Not in the face of a grown man’s breakdown in the corridor. The calm way that Emilia had dealt with it, proof positive that it was a typical reaction in this place.

  “Are you a Christian?”

  Ngaire shook her head. “I’m not anything,” she said. “My mom and dad weren’t fans of any religion.”

  So true. Ngaire’s mother’s belief had been solely invested in the Hollywood dream. Her father’s, the wish for a comfortable life. Sunday mornings were for sleeping in and watching children’s cartoons on the telly while tracking the receding hangover from devastation back to standard pain.

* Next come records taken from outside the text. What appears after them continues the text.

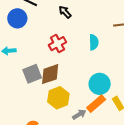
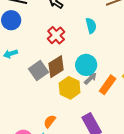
cyan circle: (100, 84) -> (86, 65), moved
gray arrow: (79, 114) -> (90, 78), moved

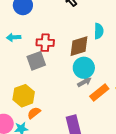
red cross: (56, 35) -> (45, 43), moved, turned 30
brown diamond: (56, 67) -> (79, 46), moved
yellow hexagon: (70, 88) -> (24, 96), moved

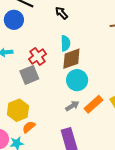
cyan semicircle: (99, 31) -> (65, 43), moved
red cross: (45, 43) -> (38, 56), turned -36
gray arrow: (84, 82) -> (72, 106), moved

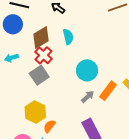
brown diamond: (71, 59) -> (41, 37), moved

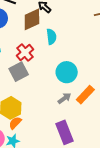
brown diamond: (41, 37) -> (32, 19), moved
orange semicircle: (49, 126) -> (15, 123), moved

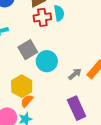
red cross: (25, 53) -> (42, 17), moved, turned 36
cyan circle: (67, 72) -> (47, 61), moved

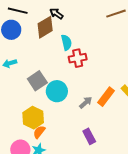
red cross: (42, 17) -> (78, 58), moved
purple rectangle: (77, 108) -> (89, 136), size x0.7

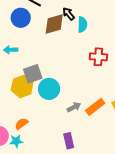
cyan semicircle: (66, 42) -> (82, 25), moved
red cross: (78, 58) -> (98, 57), moved
yellow hexagon: (33, 118) -> (22, 86), moved

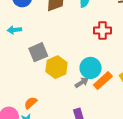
yellow hexagon: (22, 86) -> (57, 67), moved
cyan circle: (49, 89) -> (91, 68), moved

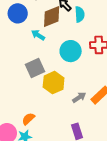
cyan arrow: (14, 30) -> (38, 35), moved, turned 40
cyan circle: (91, 68) -> (71, 51), moved

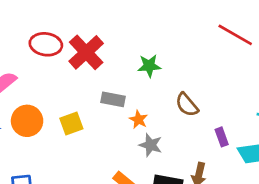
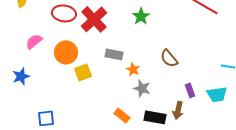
green star: (149, 66) -> (141, 16), moved, turned -30
orange circle: (27, 121) -> (66, 52), moved
purple rectangle: (222, 137) -> (190, 90), moved

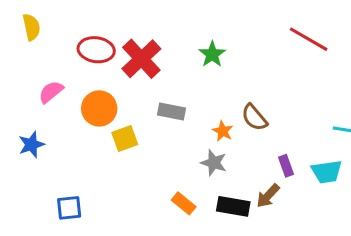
orange star: (133, 69) -> (223, 131), moved
brown arrow: (178, 110) -> (268, 196), turned 30

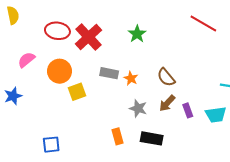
orange star: (223, 131) -> (131, 78), moved
brown arrow: (268, 196) -> (167, 103), moved
orange rectangle: (184, 203) -> (117, 136), turned 35
blue square: (69, 208) -> (51, 145), moved

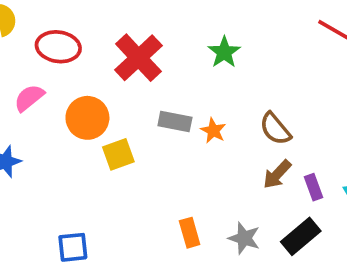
red ellipse: (57, 31) -> (58, 47), moved
gray star: (138, 108) -> (244, 238), moved
black rectangle: (152, 138) -> (301, 236), moved, turned -50

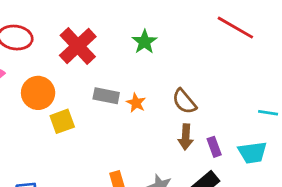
brown arrow: (277, 174) -> (186, 137), turned -40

  “It’s never too late to turn to God’s love,” Emilia said. “Our whole society is based on the rules drawn from the bible.”

  “That’s true,” Ngaire said in idle agreement. “Does the work take a lot out of your husband?”

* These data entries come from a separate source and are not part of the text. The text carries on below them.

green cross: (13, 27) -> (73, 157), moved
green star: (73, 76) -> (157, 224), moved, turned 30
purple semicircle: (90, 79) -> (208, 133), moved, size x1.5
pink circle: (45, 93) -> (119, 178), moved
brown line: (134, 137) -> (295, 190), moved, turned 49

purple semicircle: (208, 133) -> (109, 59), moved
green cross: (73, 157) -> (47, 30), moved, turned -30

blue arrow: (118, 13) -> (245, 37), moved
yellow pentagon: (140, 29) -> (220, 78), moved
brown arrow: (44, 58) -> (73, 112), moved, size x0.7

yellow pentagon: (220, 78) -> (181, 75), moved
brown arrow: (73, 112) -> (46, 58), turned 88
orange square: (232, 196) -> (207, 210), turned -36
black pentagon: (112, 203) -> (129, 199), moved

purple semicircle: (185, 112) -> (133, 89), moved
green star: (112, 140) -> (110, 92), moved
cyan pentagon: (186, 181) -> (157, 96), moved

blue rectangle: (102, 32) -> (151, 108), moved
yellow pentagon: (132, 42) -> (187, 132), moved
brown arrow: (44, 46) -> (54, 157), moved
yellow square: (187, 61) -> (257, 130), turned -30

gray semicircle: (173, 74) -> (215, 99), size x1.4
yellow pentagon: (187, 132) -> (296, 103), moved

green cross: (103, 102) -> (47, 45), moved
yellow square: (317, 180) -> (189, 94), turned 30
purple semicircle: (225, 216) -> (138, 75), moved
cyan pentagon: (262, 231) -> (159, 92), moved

  Emilia sighed and leaned forward, putting her face into her hands briefly before she crossed her arms around her knees. “It does. It takes a lot of him, and it takes a lot out of our family.” After a short pause, a beatific smile crossed her face. “It gives a lot back to us both, though, and not just us. Other members of the center and the wider congregation. Taking steps to do something in an area where so many others have given up, it is truly a gift from God. One that’s hard to carry, but also one that is worth its own weight.”

  Ngaire went back to sipping her tea and sitting in silence. She needed to save her energy for Mr. Jamieson rather than tackling his wife. The lack of sleep still dragged at her, pulling her mind down into blankness when it should be framing up a list of potential questions.

  The door down the corridor opened, spilling Andrew back out in a wet slump. Although his tears were no longer streaking his cheeks, he’d apparently continued to cry for a long time after the door closed behind him. His nose was bright red, matching the rims of his eyes. Bright red capillaries streaked the whites of Andrew’s eyes.